This article was originally printed in the World Post | 14 April 2016
This week, the World Bank Group Spring Meetings have gathered some of the planet’s most influential people and institutions in Washington, D.C. to address the biggest development issues. Despite the powerful commitments from some of these agencies and entities—including the African Development Bank’s commitment to end energy poverty by 2025 and the global approval of the United Nations’ Sustainable Development Goal 7 (SDG7)—little progress has been made in the fight to end energy poverty. While there are numerous explanations, there is a critical decelerator when it comes to ending energy poverty and the multilateral development banks (MDBs): the missing energy access opportunity cost assessment.
Opportunity cost, a key economic concept, attempts to ensure that scarce resources are used efficiently. When it comes to alleviating energy poverty, our scarcest resource is time. What are we missing out on by failing to accelerate energy access? Current data available suggest that delivering energy access to the energy impoverished could create trillions of additional productive hours, save $38 billion in energy expenditures, and enable nearly 300 million school-age children to study longer under better conditions. Yet most approaches around energy poverty, including the framework popularized by the International Energy Agency, ask the world to wait 20 years and lose an entire generation’s worth of human potential.
The world’s major institutions continue to favor and fund slow, traditional steel-in-the-ground power as a key lever in universal energy access programs. An independent evaluation of the World Bank Group’s support to electricity access between 2000-2014 noted that the median implementation time of World Bank Group (WBG) investment projects was nine years. Like the WBG, many of the projects MDBs invest in limit the ability to quickly electrify the energy impoverished, and fail to take advantage of advances in ready-to-deploy renewable energy technologies. If MDBs prioritized energy projects based on time to access—part of the energy access opportunity costing—decentralized renewables like mini-grids and modular renewable energy services would emerge as a key energy solutions for under-electrified countries.

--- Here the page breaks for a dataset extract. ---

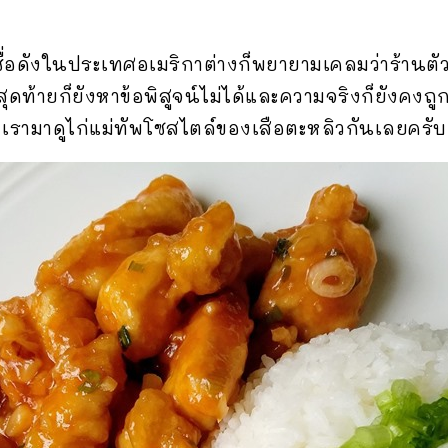
ชื่อดังในประเทศอเมริกาต่างก็พยายามเคลมว่าร้านต
สุดท้ายก็ยังหาข้อพิสูจน์ไม่ได้และความจริงก็ยังคงถ
า เรามาดูไก่แม่ทัพโซสไตล์ของเสือตะหลิวกันเลยครับ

To shift the current paradigm, we must to create a way to help the world’s most influential institutions properly assess the value of time to access: We must establish the energy access opportunity cost as a critical funding criteria for energy projects in emerging markets. This missing link between pace of funding and speed of access means there is no institutionalized approach for fully understanding the trade-offs involved in access programs. By assessing the cost of connections and time to access, the access opportunity cost provides a more informed and level assessment of the fastest way to deliver basic energy access.

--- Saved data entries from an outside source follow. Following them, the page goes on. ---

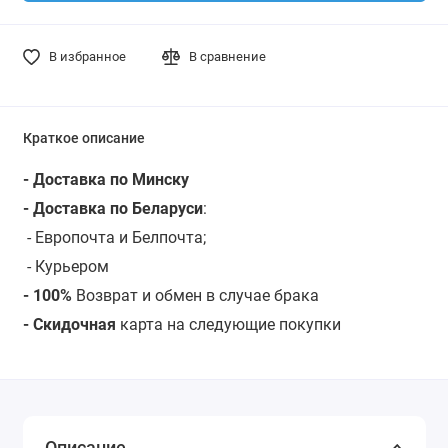
В избранное
В сравнение
Краткое описание
- Доставка по Минску
- Доставка по Беларуси
:
- Европочта и Белпочта;
- Курьером
- 100%
Возврат и обмен в случае брака
- Скидочная
карта на следующие покупки
Описание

Every day that goes by without ending energy poverty, billions of people are prevented from accessing the well-being, opportunity and freedom that comes with access to reliable energy. Our MDBs—such as the World Bank Group,the African Development Bank, Asian Development Bank, and the Inter-American Development Bank—are expressly designed to catalyze poverty alleviation and infrastructure development. Given that energy is the great enabler for poverty reduction and economic development, the lack of proportional MDB support for the fast, cost-effective and reliable alleviation of energy poverty—decentralized renewable energy—is perhaps one of the greatest missed opportunities in the quest for universal energy access. By instituting energy access opportunity costing, we can appropriately align global resources to accelerate adoption of decentralized renewable energy and achieve universal energy access before 2030.